3. Pickering Antique/Flea Market
On my way back to Toronto, I could not help but swing by Pickering to indulge in more antique browsing. The Pickering Antique Market This antique mall is open all week long and the collection can entertain you for hours. The vintage X-Men comics alone cost me a lot of time as I could not resist sifting through a massive pile. The prices though are a mix, some reasonable and some almost similar to the prices I saw by Roncesvalles. Know your prices before investing. :)
1. St. Jacob’s Market, Kitchener and Waterloo, ON.

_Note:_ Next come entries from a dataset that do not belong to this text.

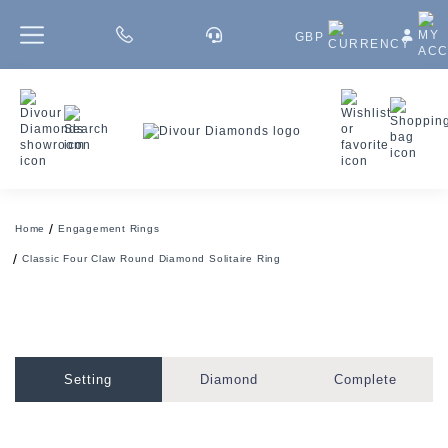
GBP
Home
Engagement Rings
Classic Four Claw Round Diamond Solitaire Ring
Setting
Diamond
Complete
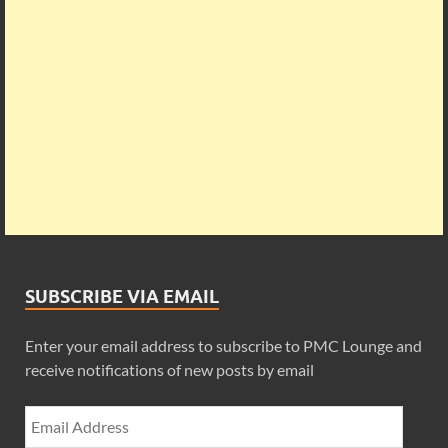
SUBSCRIBE VIA EMAIL
Enter your email address to subscribe to PMC Lounge and
receive notifications of new posts by email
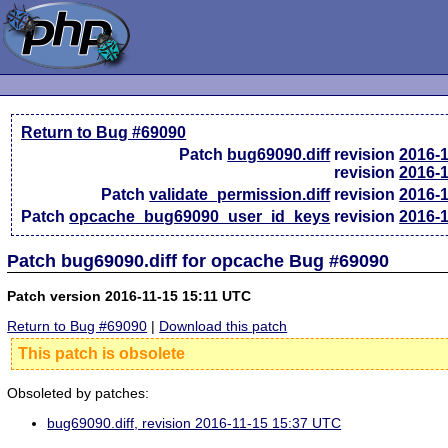
Return to Bug #69090
Patch
bug69090.diff
revision
2016-
revision
2016-
Patch
validate_permission.diff
revision
2016-
Patch
opcache_bug69090_user_id_keys
revision
2016-
Patch bug69090.diff for opcache Bug #69090
Patch version 2016-11-15 15:11 UTC
Return to Bug #69090
|
Download this patch
This patch is obsolete
Obsoleted by patches:
bug69090.diff, revision 2016-11-15 15:37 UTC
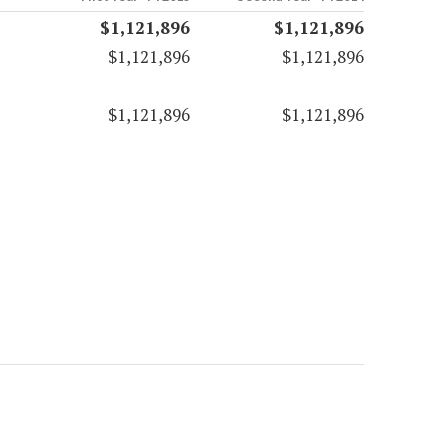
$1,121,896
$1,121,896
$1,121,896
$1,121,896
$1,121,896
$1,121,896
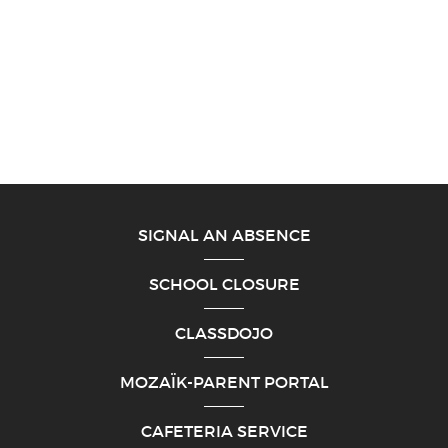
SIGNAL AN ABSENCE
SCHOOL CLOSURE
CLASSDOJO
MOZAÏK-PARENT PORTAL
CAFETERIA SERVICE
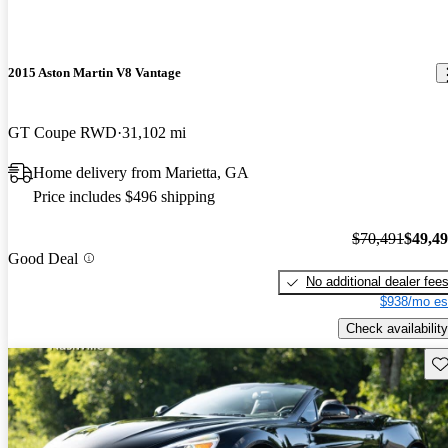
2015 Aston Martin V8 Vantage
GT Coupe RWD
31,102 mi
Home delivery from Marietta, GA
Price includes $496 shipping
$70,491
$49,4
Good Deal
No additional dealer fee
$938/mo es
Check availability
Sav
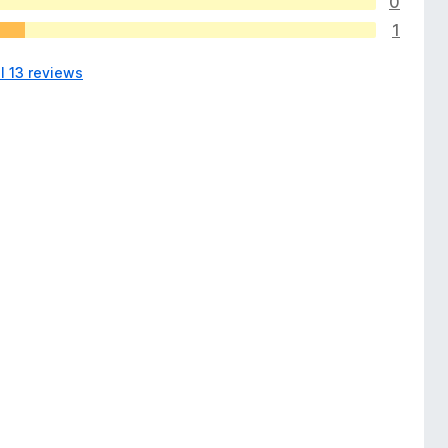
0
1
l 13 reviews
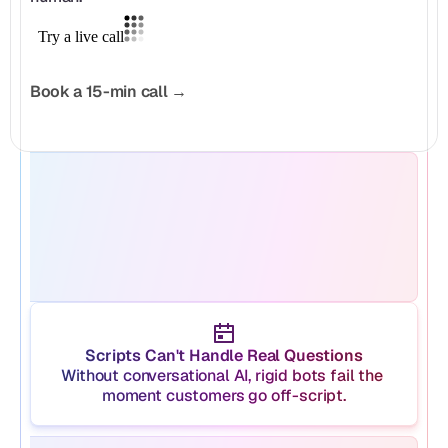
Book a 15-min call →
Scripts Can't Handle Real Questions
Without conversational AI, rigid bots fail the 
moment customers go off-script.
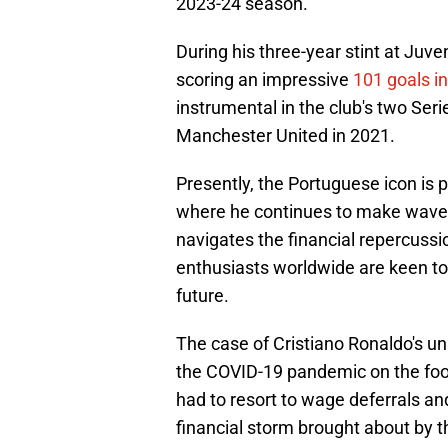
2023-24 season.
During his three-year stint at Juve
scoring an impressive
101 goals i
instrumental in the club's two Ser
Manchester United in 2021.
Presently, the Portuguese icon is p
where he continues to make waves 
navigates the financial repercussio
enthusiasts worldwide are keen to
future.
The case of Cristiano Ronaldo's u
the COVID-19 pandemic on the foot
had to resort to wage deferrals a
financial storm brought about by th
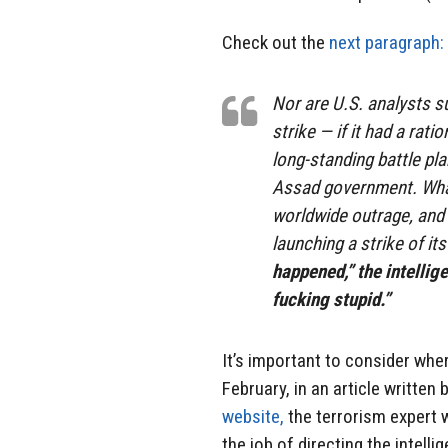
Check out the
next paragraph:
Nor are U.S. analysts su
strike — if it had a rati
long-standing battle pla
Assad government. What
worldwide outrage, and 
launching a strike of it
happened,” the intellig
fucking stupid.”
It’s important to consider whe
February, in an article writte
website,
the terrorism expert
the job of directing the intell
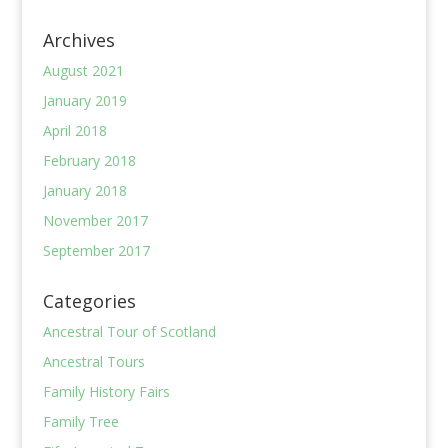
Archives
August 2021
January 2019
April 2018
February 2018
January 2018
November 2017
September 2017
Categories
Ancestral Tour of Scotland
Ancestral Tours
Family History Fairs
Family Tree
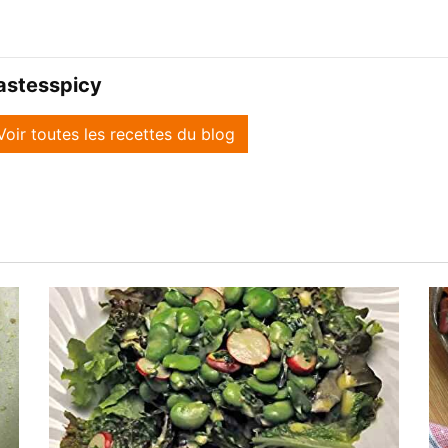
astesspicy
Voir toutes les recettes du blog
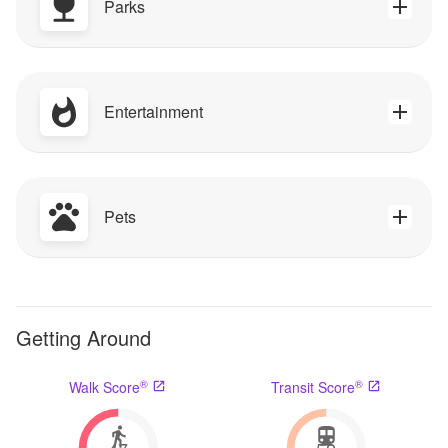
Parks
Entertainment
Pets
Getting Around
®
®
Walk Score
Transit Score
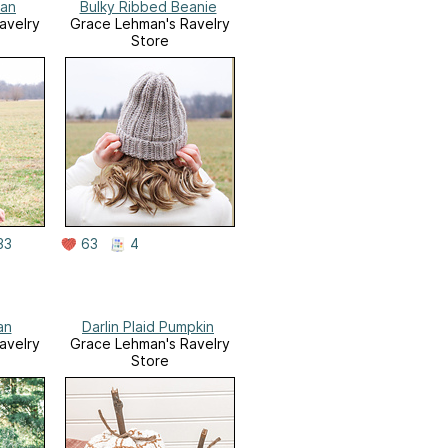
gan
Bulky Ribbed Beanie
avelry
Grace Lehman's Ravelry
Store
33
63
4
an
Darlin Plaid Pumpkin
avelry
Grace Lehman's Ravelry
Store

This place got me hooked with antiques. I have a separate post of what you can find in here. To make the drive worthwhile, it would be best to come here Thursday or Saturday as a farmers market matches the vibe of the antique mall. There was a recent fire that damaged the main farmers market building but I heard that the vendors are back, set up temporarily by the parking lot. Make sure you have a day to spend when visiting. When the farmers market close by 3pm, you can swing by the St. Jacobs Village. See this earlier St. Jacob’s market post for more details
2. Aberfoyle Market, Guelph ON
Aberfoyle Market only opens for business every Sundays during spring to fall. The choice in this market is remarkable mix of every knick knack imaginable. All for a variety of prices, so be sure to shop around. Don’t hold off too long as you might tend to forget and someone might swipe your find. Be sure to spend a day with good shoes as the booths are outdoors. This trip was worth the drive as I found a charming bench for a sweet price of $18. Good solid wood, how can one resist that? On market grounds, you can find Cafe Aberfoyle. Food at standard Canadian comfort foods and serving size are quite generous. Pace yourself with the poutine. Two order we split four-ways and I was very full when we finished.
1. Hwy 11, Orilla ON
On both directions on Hwy 11 by Orilla, ON, would be small businesses selling reclaimed wood and second hand furniture and fixtures. Going north, I was so heartbroken locating a white hardwood coffee table that I could not buy. Priced at $30, it was clearly a bargain. Problem was it had no hope of fitting in my Honda Civic and I have no place for it at home. I wish there were more finds like it in Toronto. On my way back to Toronto, I stopped around the same area and got myself rewarded with an old hardwood door. Such things always make their way as table tops for my photoshoots.
2. Huntsville ON
I have professed a love of Muskoka many times and its rows of stores with antiques are part of the reason why. You could find a good shop on the same line as the Nutty Chocolatier. Where you decide to spend the longer time browsing, I leave it up solely to you to decide. :)
3. Dwight ON
Just by the fork of Hwy 60 and Hwy 35 are a cluster of small thrift shops and antique stores. Be sure to check them out as they do have interesting collage of things of yesteryears. I get a kick of trying to figure out an item that I have no inkling of what it was. I revel at the simplicity and ingenuity to make do with such a gadget and compare it to what it is now.Good coffee you can find by Erika’s Cafe.
Now as I look at this long list of road trips, I find I have that itch to travel back to each place. I cannot do that this weekend though. I plan to do the ultimate antique road trip to Baltimore. For sure, I would blog about that too. Have a good weekend treasure hunting!